For the past five years, I’ve spent every weekend in March and April at bike races. It all started when my husband, a longtime professional cycling fan and lifelong athlete, asked if I would be interested in helping him to coach a collegiate cycling team. I said, “What am I going to do? I’ve never raced a bike in my life.” He said, “You’re good at organizing. They need help with the basic logistics so they can concentrate on the racing.” I said, “Okay, I’ll try it. And I’ll make some banana bread for them.”
We’re now entering our sixth season as the coaches of Columbia University’s cycling team. My role has evolved from a W.A.G. (wife and girlfriend) to fully fledged coach, confidant and supporter. While I still haven’t ever raced a bike, I’m a much more technically proficient rider than I was five years ago and I’ve learned a lot about racing just by watching.
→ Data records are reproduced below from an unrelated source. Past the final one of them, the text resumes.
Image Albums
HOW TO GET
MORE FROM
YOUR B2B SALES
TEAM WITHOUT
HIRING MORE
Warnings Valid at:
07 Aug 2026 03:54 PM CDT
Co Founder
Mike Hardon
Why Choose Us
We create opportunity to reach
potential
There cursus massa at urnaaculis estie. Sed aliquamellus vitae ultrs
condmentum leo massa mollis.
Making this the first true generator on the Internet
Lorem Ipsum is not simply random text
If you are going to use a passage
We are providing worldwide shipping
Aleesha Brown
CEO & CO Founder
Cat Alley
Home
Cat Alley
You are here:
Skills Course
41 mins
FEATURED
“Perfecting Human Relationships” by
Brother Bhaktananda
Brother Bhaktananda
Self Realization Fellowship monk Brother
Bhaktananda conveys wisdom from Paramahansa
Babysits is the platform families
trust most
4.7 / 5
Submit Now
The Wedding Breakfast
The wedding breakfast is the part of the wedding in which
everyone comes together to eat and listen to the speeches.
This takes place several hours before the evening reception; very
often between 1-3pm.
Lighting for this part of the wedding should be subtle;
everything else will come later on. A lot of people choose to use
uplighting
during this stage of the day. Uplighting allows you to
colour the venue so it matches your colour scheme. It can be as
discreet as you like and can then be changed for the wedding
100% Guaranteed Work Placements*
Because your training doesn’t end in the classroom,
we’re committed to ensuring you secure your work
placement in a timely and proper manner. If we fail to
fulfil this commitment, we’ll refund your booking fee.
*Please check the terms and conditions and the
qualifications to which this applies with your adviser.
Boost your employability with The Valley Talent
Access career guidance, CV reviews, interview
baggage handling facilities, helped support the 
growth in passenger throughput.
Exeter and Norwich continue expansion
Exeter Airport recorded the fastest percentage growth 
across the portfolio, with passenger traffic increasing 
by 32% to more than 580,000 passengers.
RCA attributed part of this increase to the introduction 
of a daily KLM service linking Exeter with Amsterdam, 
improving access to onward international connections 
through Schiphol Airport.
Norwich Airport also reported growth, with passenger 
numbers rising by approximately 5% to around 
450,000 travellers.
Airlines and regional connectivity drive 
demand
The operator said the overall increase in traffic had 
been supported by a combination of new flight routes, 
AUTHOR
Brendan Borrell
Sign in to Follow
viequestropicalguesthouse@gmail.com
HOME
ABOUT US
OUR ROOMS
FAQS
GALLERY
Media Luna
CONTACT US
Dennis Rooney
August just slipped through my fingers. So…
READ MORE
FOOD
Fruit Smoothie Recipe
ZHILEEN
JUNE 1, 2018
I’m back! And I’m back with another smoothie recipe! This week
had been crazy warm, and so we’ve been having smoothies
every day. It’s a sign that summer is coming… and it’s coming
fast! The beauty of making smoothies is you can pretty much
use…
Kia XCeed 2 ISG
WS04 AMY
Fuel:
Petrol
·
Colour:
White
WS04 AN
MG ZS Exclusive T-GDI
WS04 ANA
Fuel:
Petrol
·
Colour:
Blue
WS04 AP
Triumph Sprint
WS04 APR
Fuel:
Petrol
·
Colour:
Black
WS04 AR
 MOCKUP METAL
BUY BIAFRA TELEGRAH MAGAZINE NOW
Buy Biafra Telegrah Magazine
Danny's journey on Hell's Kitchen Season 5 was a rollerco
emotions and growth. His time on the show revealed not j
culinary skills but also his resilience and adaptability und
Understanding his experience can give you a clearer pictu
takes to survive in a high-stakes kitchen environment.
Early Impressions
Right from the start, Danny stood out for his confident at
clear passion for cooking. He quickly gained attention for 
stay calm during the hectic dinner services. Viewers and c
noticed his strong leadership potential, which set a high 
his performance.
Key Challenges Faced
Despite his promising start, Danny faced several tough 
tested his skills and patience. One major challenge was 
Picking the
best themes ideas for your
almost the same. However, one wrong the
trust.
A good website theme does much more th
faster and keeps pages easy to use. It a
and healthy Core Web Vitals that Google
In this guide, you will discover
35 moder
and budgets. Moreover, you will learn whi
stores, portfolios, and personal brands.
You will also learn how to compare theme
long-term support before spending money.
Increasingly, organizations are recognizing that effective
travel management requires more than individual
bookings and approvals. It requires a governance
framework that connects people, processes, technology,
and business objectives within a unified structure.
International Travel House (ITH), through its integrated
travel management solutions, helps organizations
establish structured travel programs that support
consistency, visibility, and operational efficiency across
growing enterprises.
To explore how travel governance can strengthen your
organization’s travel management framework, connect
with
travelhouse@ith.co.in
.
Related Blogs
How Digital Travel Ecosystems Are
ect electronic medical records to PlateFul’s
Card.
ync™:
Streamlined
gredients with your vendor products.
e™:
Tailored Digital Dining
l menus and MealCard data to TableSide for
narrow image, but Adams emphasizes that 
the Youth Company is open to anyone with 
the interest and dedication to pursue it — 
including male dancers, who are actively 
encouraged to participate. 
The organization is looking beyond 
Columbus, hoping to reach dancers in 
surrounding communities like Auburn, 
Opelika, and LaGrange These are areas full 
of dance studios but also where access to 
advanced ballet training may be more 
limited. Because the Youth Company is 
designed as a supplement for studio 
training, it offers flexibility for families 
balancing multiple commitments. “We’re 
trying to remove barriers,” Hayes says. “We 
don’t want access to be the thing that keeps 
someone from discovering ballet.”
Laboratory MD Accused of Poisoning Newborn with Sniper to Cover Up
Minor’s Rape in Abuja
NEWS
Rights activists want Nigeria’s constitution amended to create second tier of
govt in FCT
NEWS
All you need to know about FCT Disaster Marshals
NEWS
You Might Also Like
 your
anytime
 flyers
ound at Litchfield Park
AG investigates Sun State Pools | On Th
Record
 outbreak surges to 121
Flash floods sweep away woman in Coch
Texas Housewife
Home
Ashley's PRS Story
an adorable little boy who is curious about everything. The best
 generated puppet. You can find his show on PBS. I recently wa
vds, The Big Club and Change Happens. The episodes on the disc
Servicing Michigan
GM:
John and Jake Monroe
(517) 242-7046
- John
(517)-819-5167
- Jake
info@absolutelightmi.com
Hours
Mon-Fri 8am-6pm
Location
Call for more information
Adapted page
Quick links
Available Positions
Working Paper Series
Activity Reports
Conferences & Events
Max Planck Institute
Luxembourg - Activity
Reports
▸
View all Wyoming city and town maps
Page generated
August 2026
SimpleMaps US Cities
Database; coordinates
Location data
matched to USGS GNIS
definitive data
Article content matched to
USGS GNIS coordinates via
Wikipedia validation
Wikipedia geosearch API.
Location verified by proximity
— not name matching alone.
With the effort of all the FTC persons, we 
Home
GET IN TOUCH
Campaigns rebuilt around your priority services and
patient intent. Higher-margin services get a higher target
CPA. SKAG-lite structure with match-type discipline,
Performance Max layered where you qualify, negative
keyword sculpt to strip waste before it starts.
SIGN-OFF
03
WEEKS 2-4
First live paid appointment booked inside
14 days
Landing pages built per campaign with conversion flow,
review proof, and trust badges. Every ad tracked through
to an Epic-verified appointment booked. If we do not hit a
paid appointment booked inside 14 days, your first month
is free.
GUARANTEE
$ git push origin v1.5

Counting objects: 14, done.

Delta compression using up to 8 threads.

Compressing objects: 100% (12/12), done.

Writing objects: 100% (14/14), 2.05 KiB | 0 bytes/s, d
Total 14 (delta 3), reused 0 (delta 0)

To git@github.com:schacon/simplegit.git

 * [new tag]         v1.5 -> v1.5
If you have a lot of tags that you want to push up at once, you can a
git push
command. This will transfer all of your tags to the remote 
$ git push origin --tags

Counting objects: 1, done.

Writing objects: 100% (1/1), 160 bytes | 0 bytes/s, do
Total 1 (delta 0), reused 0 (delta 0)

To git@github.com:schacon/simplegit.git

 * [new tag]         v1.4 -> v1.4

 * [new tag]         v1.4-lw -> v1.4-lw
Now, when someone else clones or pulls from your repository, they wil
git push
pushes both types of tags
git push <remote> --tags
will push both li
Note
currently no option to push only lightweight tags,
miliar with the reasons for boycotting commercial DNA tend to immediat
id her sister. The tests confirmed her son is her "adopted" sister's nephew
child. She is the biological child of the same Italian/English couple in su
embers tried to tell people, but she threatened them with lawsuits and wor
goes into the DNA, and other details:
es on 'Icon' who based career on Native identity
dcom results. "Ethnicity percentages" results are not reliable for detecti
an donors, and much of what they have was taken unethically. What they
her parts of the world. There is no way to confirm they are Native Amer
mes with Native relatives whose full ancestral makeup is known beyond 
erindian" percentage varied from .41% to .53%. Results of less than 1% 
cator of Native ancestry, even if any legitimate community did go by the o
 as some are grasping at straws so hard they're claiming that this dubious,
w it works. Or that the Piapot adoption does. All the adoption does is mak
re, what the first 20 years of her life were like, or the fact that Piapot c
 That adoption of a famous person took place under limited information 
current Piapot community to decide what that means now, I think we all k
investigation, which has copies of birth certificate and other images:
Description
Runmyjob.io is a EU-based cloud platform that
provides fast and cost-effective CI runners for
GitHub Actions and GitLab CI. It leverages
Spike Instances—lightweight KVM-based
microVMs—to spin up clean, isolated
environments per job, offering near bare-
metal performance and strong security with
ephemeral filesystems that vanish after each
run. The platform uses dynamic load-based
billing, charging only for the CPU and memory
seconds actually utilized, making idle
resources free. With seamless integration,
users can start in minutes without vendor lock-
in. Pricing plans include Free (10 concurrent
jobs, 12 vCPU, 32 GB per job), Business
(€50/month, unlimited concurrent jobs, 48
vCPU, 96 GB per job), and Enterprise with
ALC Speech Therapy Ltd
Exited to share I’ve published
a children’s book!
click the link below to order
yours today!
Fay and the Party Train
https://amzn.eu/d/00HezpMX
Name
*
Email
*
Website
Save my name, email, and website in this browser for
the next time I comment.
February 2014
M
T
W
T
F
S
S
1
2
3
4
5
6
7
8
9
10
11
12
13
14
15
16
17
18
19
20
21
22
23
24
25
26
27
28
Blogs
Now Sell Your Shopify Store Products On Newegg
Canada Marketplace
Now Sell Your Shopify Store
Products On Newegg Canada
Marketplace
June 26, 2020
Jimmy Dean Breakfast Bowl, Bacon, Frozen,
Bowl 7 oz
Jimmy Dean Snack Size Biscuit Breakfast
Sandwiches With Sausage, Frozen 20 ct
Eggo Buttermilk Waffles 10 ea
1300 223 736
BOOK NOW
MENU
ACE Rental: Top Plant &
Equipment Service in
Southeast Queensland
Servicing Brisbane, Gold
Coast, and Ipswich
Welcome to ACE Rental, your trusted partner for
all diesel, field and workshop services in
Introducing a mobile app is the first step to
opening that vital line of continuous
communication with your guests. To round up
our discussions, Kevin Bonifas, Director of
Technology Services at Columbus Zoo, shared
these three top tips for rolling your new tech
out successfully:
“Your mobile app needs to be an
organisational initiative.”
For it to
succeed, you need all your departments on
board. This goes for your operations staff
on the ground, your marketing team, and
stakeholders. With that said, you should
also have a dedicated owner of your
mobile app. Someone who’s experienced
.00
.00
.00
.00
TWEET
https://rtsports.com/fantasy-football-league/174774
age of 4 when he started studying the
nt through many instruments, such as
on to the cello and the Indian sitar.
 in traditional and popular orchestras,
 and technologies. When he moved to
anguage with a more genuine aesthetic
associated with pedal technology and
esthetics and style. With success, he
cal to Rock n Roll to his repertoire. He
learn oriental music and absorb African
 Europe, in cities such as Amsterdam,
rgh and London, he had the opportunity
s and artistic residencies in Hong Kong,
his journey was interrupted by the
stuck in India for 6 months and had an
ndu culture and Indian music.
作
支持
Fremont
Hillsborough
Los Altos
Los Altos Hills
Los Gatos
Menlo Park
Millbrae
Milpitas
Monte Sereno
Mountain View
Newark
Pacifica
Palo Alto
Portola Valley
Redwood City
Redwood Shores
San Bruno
I can help new riders with their skills, talk to them about their races and give them advice about how to warm up and cool down.
Coaching our team is a volunteer job. While there's no pay, we are compensated. The road trips up and down the East Coast every weekend are really fun. Sometimes we laugh so hard it hurts. We also enjoy introducing people to the sport and helping more seasoned riders to improve their performances. We share in the disappointment and sadness if someone has had a bad race or is going through a tough time at school or at home. And then there is the exhilaration and joy when someone who has trained hard all winter wins a race!
When we started coaching the team, I never dreamt that I would write a book or that some of my experiences in coaching would be so important to it. But when I wrote that first character sketch of my protagonist I saw bike racing as the perfect physical challenge for her.